Before Pi could object, he found her sitting next to him on the open swing, taking off her glasses for a moment to clean them using the soft sleeves of her jacket, which was designed for some sort of computer RPG game which Pi only knew from advertisements he'd see in the magazines the hospital collected and placed in the various waiting rooms. He sighed.
“Looks like some sort of letter?” The girl asked again, putting the glasses on her face. Pi noticed how the red frames of the glasses complemented her pinkish-pale skin, bringing out the quiet, but nature imperfections of an average teen complexion.
“It’s none of your business,” Pi mumbled, shifting his feet, hoping that starting to swing would make her leave.
“Aren’t you a little old for that?” She said, but still started swinging with him.
“What are you doing ‘ere? Leave me alone.”
“My house is right across the street. I just moved in. This playground’s practically my front yard.”
Pi sighed again, swinging harder. The girl went along with him, pumping her legs harder the faster Pi got.
“What’s your name?” She asked him.
“He who must not be named,” he said back.
“Oh, you’re a Potterhead?” She asked. “I loved thos—”
“I don’t waste money,” Pi said, cutting her off with a quick tongue. “Can’t afford it.”
“What? No, a Potterhead is what people who read Harry Potter are called,” She explained.
“Sounds dumb,” he said, pumping his legs even harder out of frustration, jerking himself hard enough for his elbows to give and for him to lose balance halfway in the air. Panicked, his arms automatically reached for the metal ropes, and the check flew out of his hands. It fluttered through the air, before it was grasped by the other body on the adjacent swing.
“Caught it for ya’. Looks like a check,” She said, flipping it over, looking at every corner of the envelope, as if for another clue.
Pi glared at her as if he had more venom than a water moccasin.
“Give it back. Now.” He reached over and grabbed a part of her swing, hoping to make her lose balance the same way he did.
The impact caused her swing to end abruptly, but all that left the swing she was on was the girl’s glasses, which sailed off her face and into the muddy mulch.

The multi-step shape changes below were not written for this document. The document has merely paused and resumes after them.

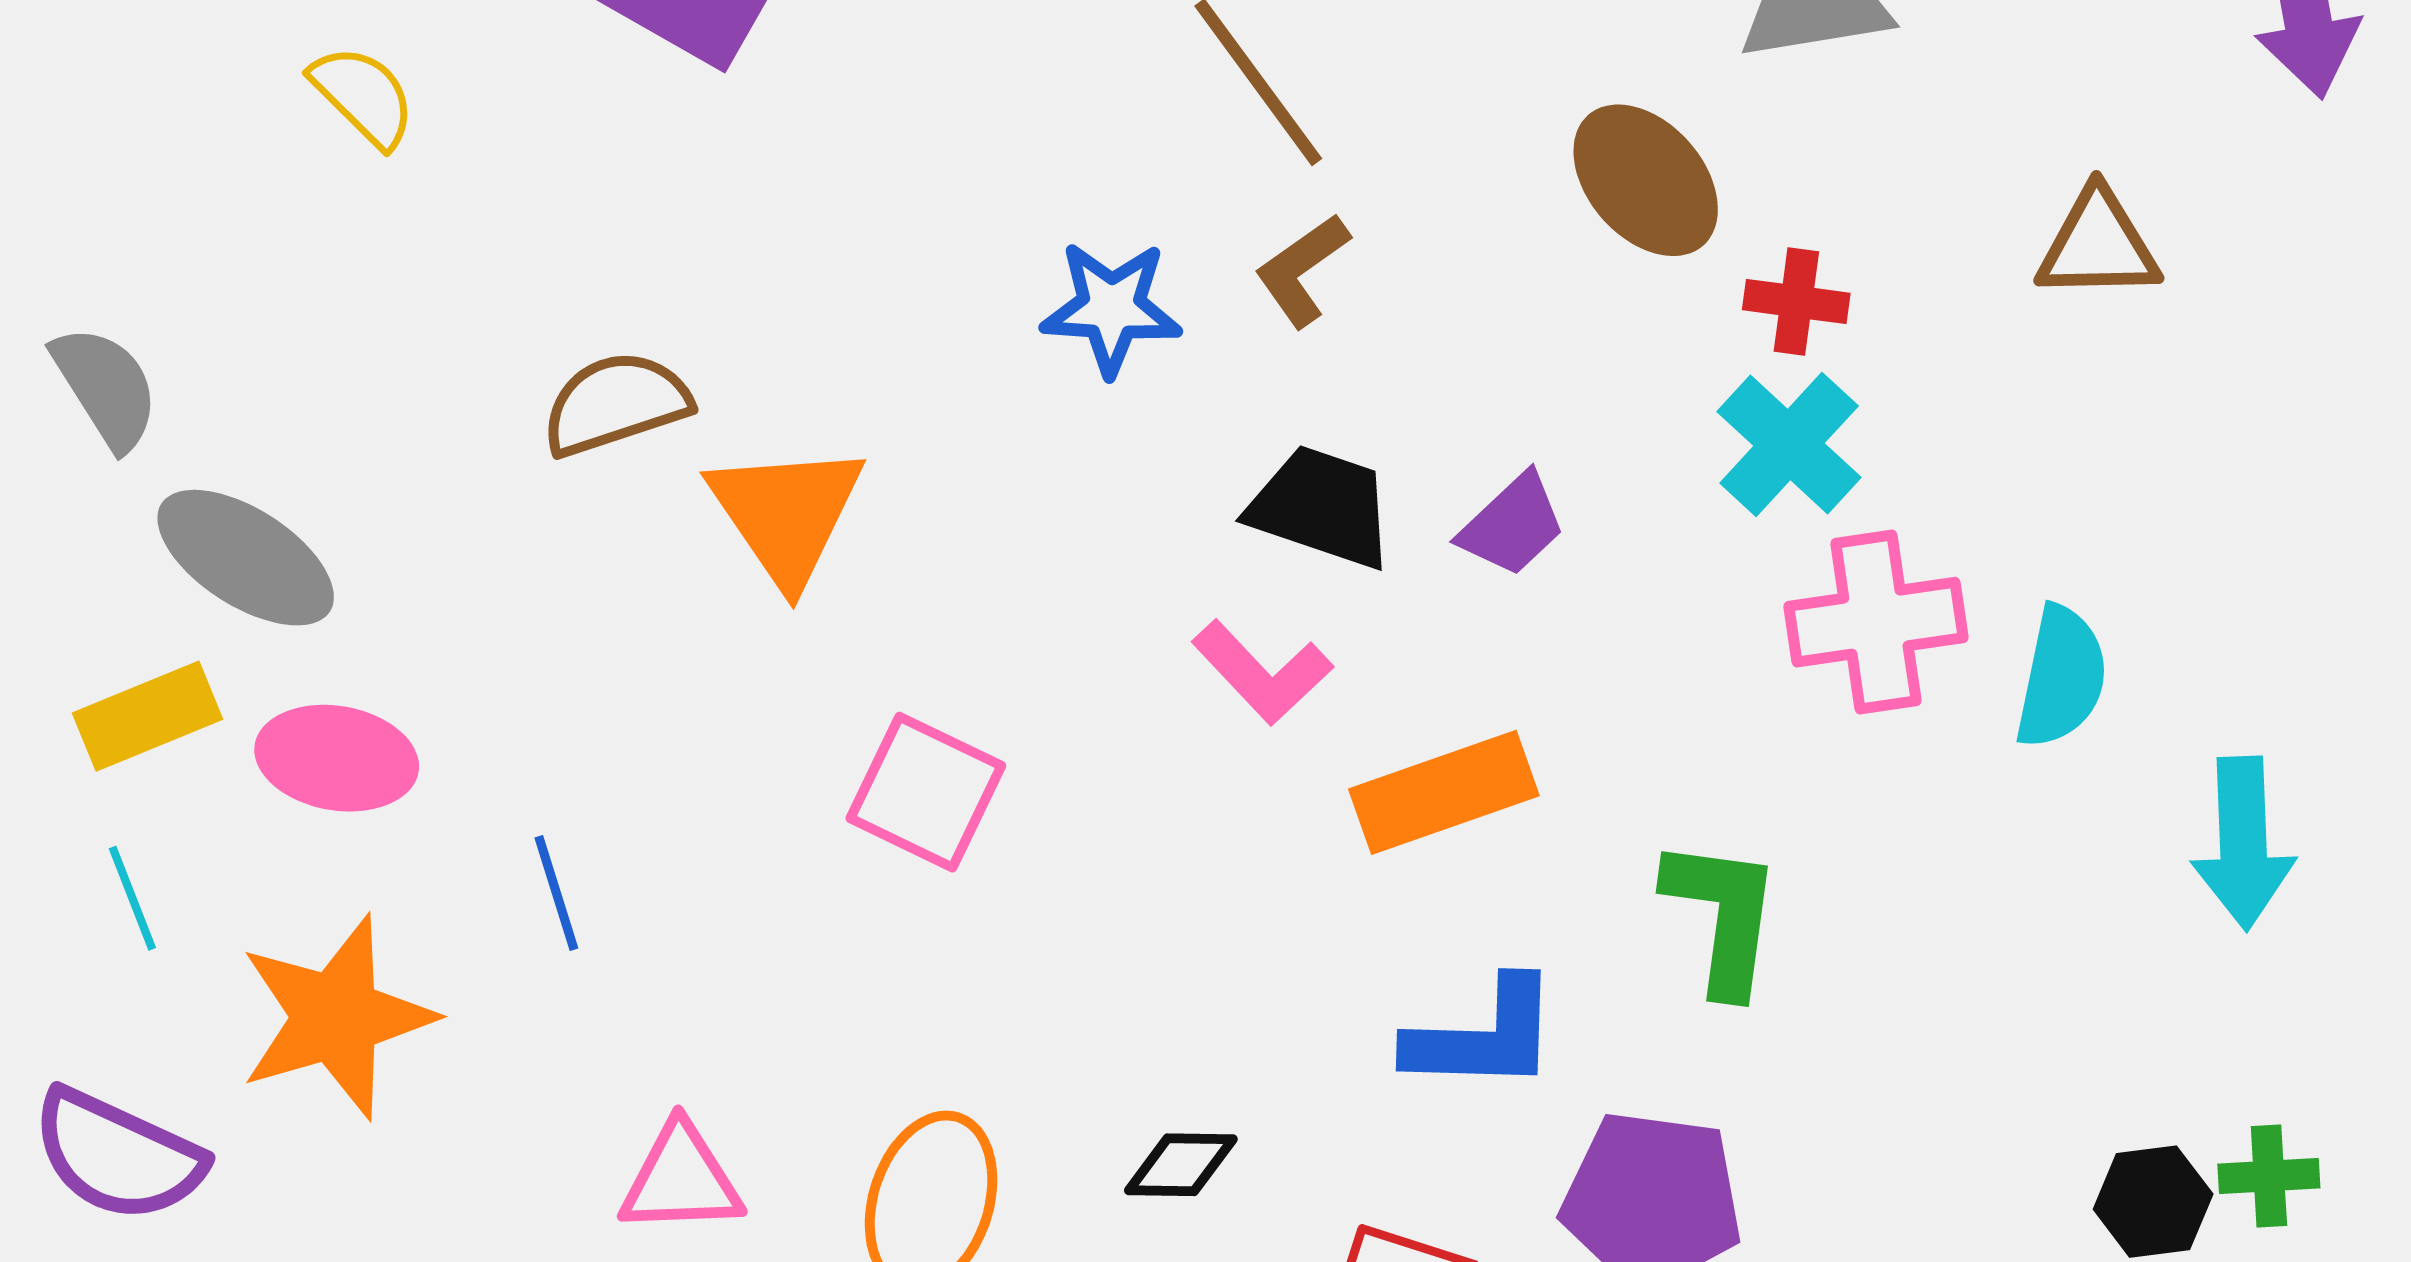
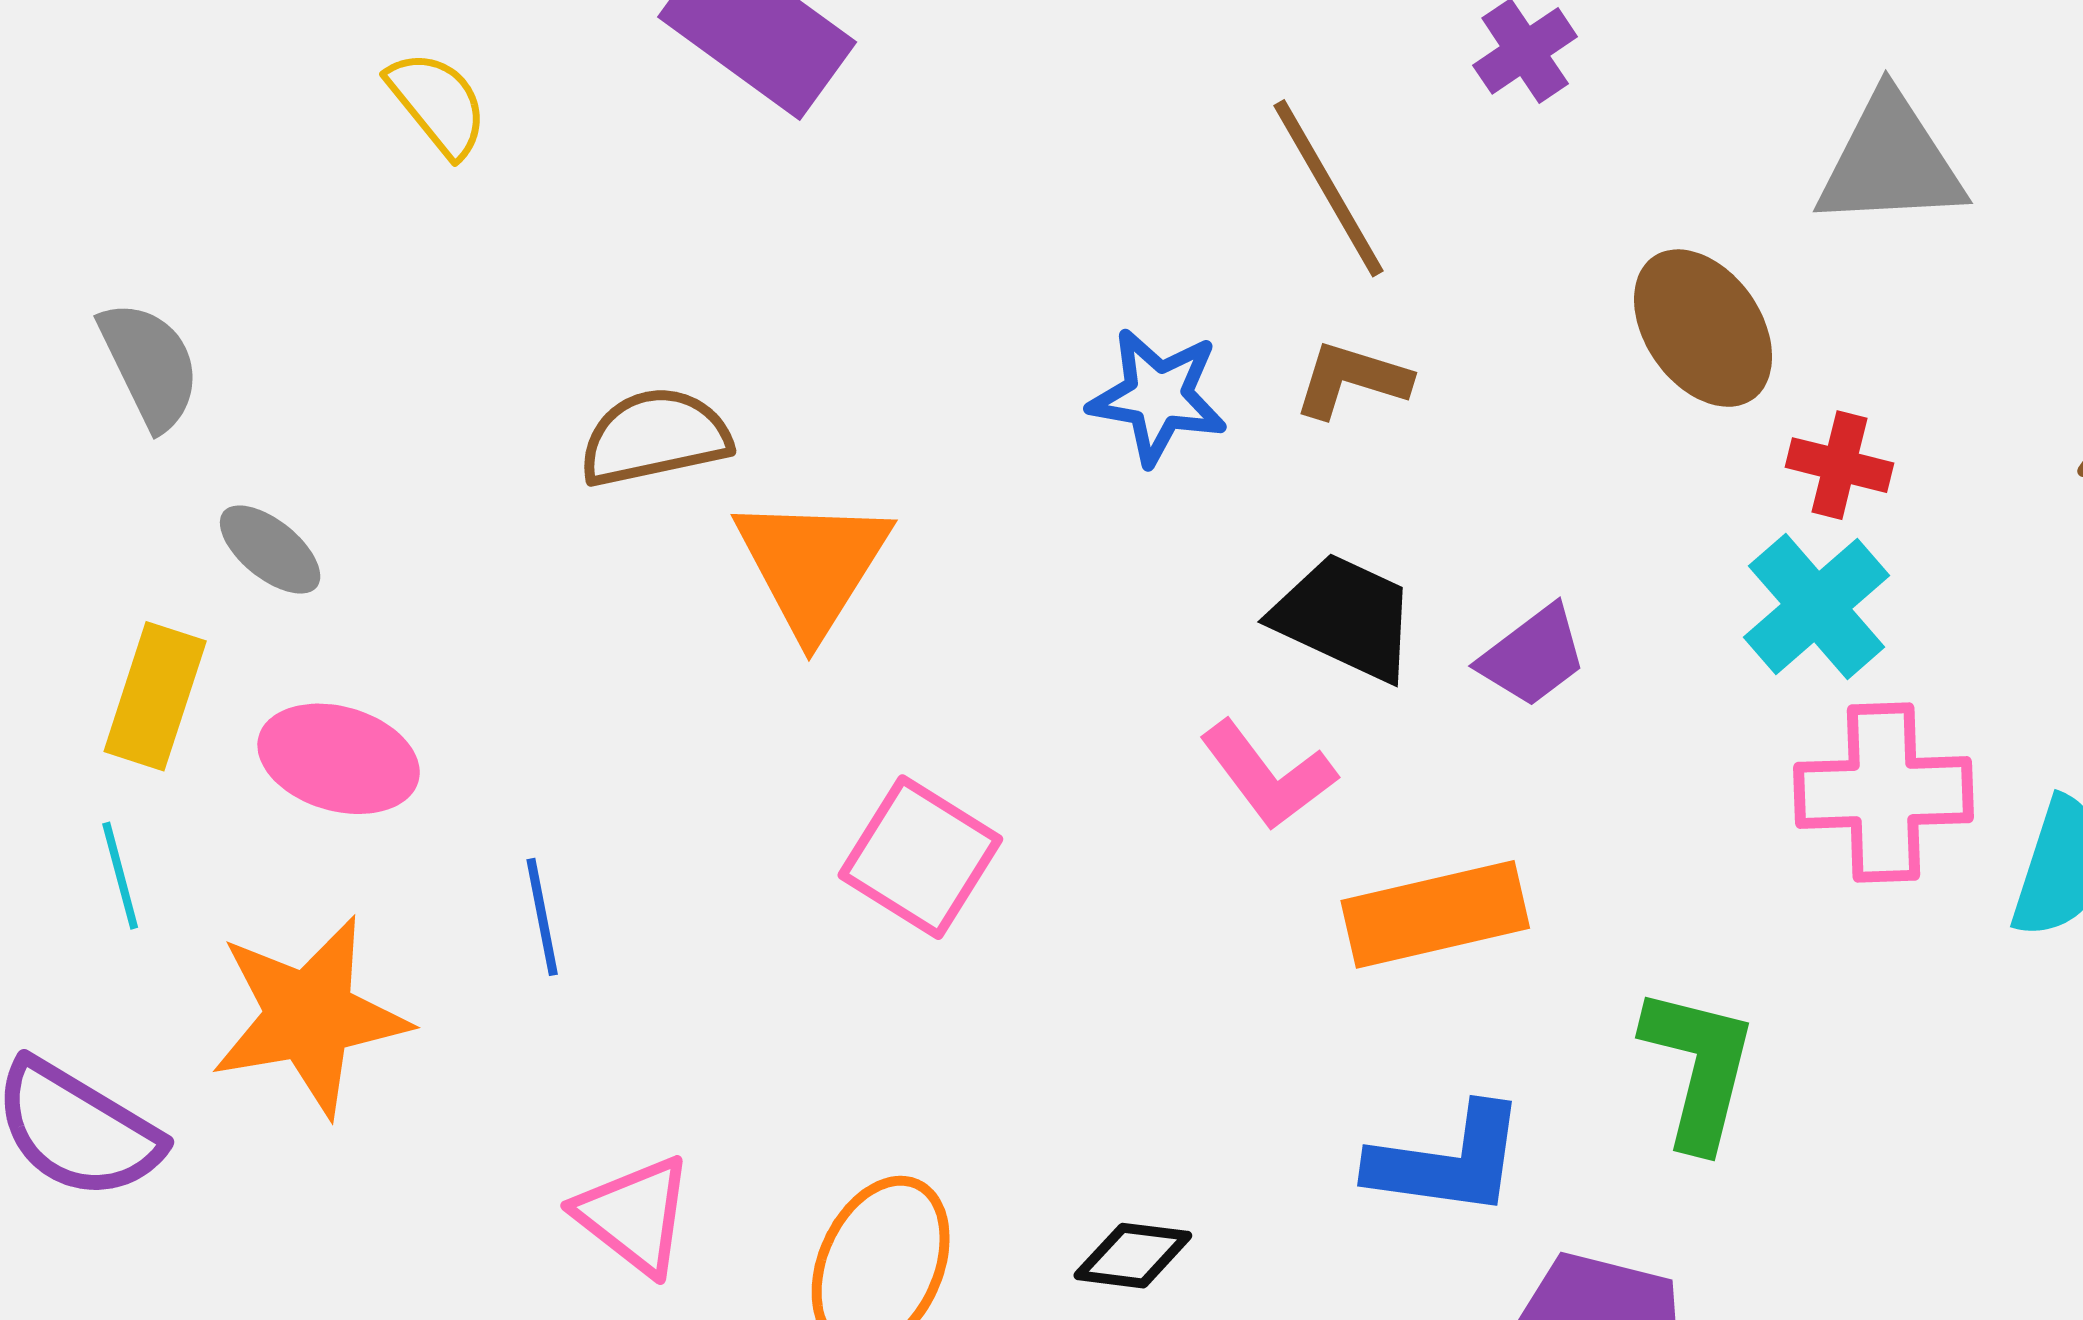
brown L-shape: (1302, 270) -> (1352, 380), turned 46
gray ellipse: (246, 558) -> (270, 550), size x0.6
yellow rectangle: (147, 716) -> (155, 696), turned -56
pink triangle: (681, 1179) -> (634, 1215), turned 34

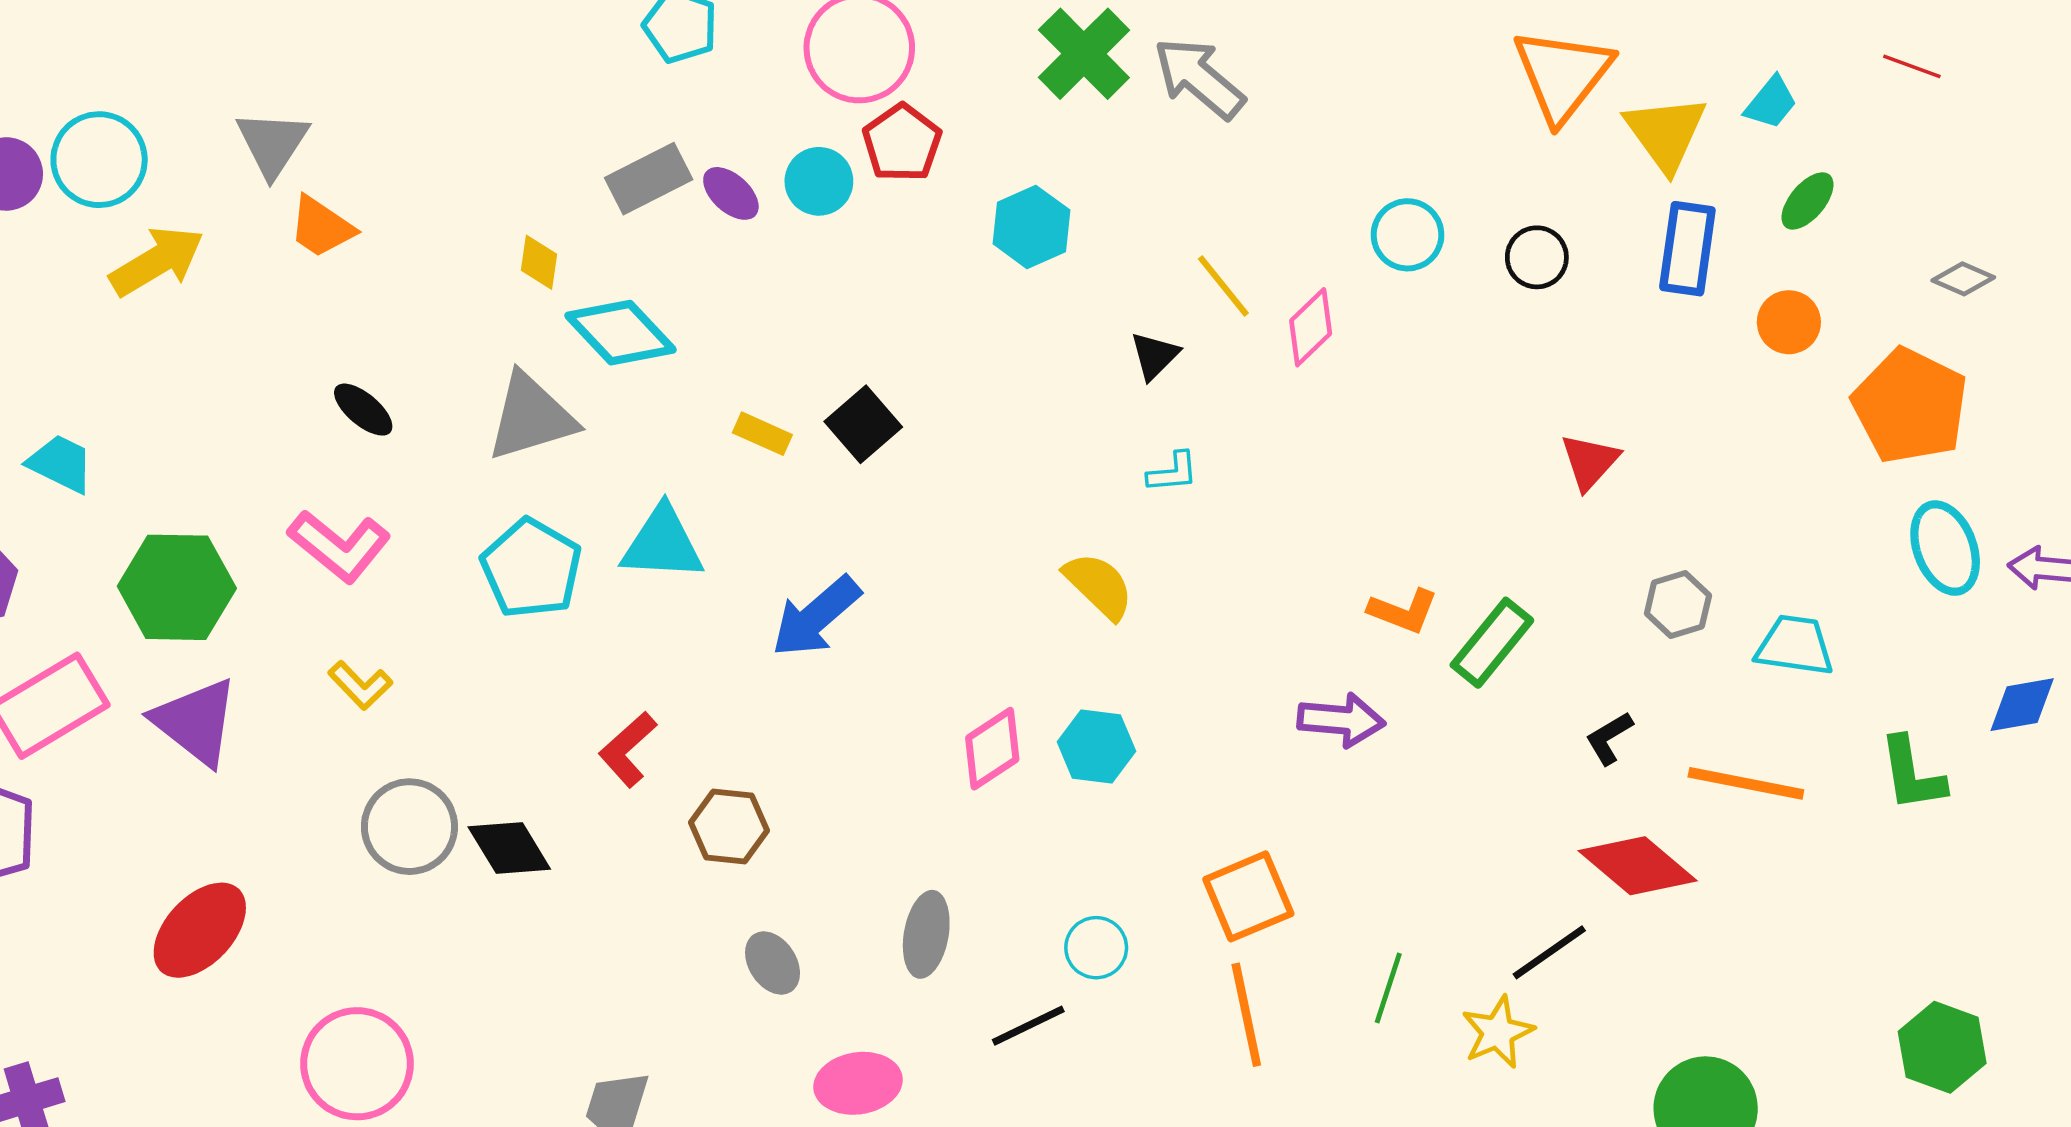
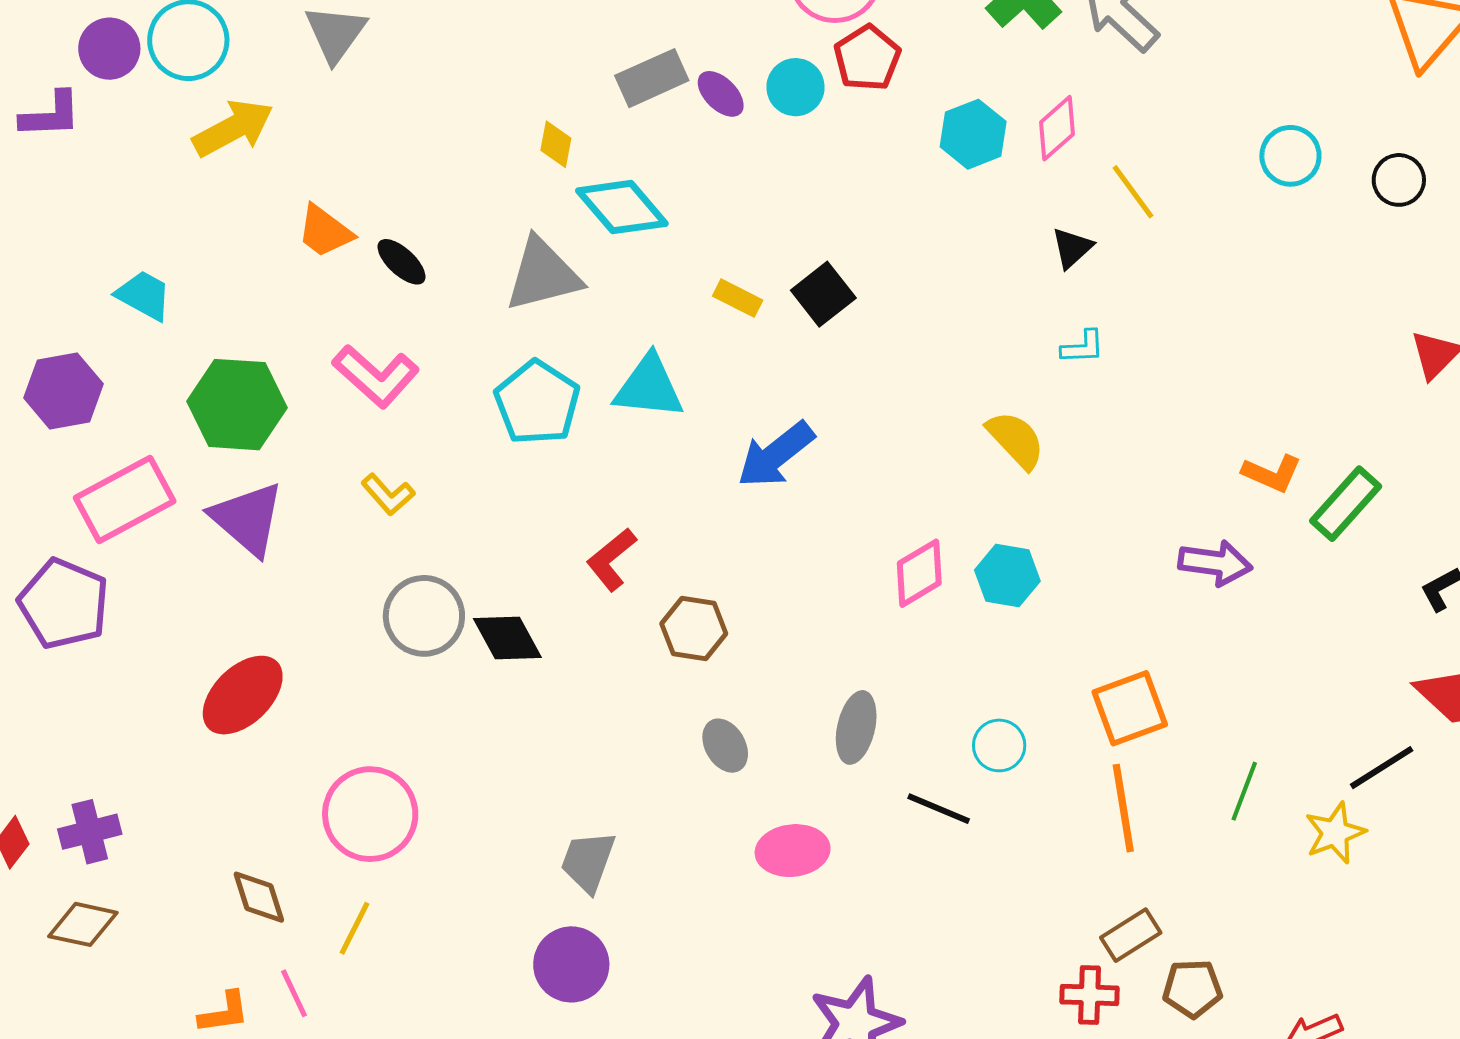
orange trapezoid: (321, 227) -> (325, 231), moved
pink diamond: (1311, 327) -> (1057, 128), moved
black line: (1028, 1026) -> (939, 809), turned 46

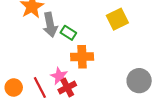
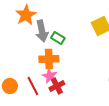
orange cross: (82, 57) -> (49, 59), moved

The girl let out a small shocked gasp and turned her head to Pi.
“I wasn’t going to steal anything,” she said, injured. “What do you take me for?”
“An inquisitive thief,” Pi said, short.
“Well, I’m not. I just wanted to know what was inside.”
“Money I worked hard for!”
He snatched the check from the girl’s hands, quickly pocketing it as she hopped off the swing and stumbled for her glasses. Pi eyed her harshly, but the look she gave him back hit his own gut. He glanced down in shame, and let his feet drag against the ground, pulling him to a stop. With one last heavy sigh, he walked over and found her glasses, slightly bent from the fall.
“Oh. Thanks,” she said cautiously, taking them.
“There’d be an issue if you couldn’t see.” Pi stated, still examining the mulch.
“Oh, these aren’t for seeing. I see fine without them.” She shrugged.
“Yeah, I find them neat, so I bought some the other day.”
While Pi stared at her with a twitch, the girl blew on the glass to clear out the dirt and slipped them back on, and glanced at her watch. The sky was getting darker.
“I got to go soon. I hope your paycheck is what you deserve.” She said, marching away from him and across the asphalt road, entering her house and shutting the door.
Pi moved back to the swing. He stared at the envelope one last time, before deciding the best time to open it was now, before anyone else could disturb him. He tore the top of the envelope, and let the check drift onto his hand.
He smiled. It was really there. His mind raced, hoping it was enough to spend it. His heart skipped, simply thinking about his plans.
“I could help my sister pay off those medical bills…” he quietly said to himself, as the breeze tussled his hair. However, the wind was not to blame for the goose bumps rising every part of his skin the moment he opened the envelope.
The check was there, but the amount was only three dollars and fourteen cents.